Activity:
Retype each line below precisely and omit all images.

Data provided:
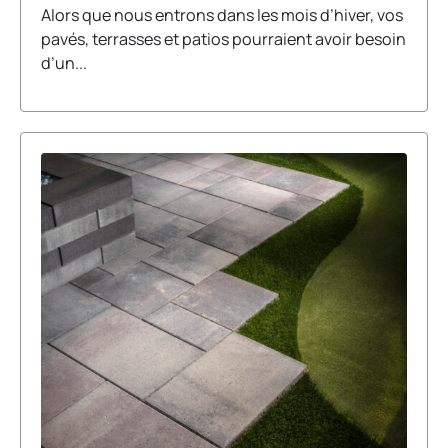
Alors que nous entrons dans les mois d’hiver, vos
pavés, terrasses et patios pourraient avoir besoin
d’un...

Finished exercise:
Alors que nous entrons dans les mois d’hiver, vos
pavés, terrasses et patios pourraient avoir besoin
d’un...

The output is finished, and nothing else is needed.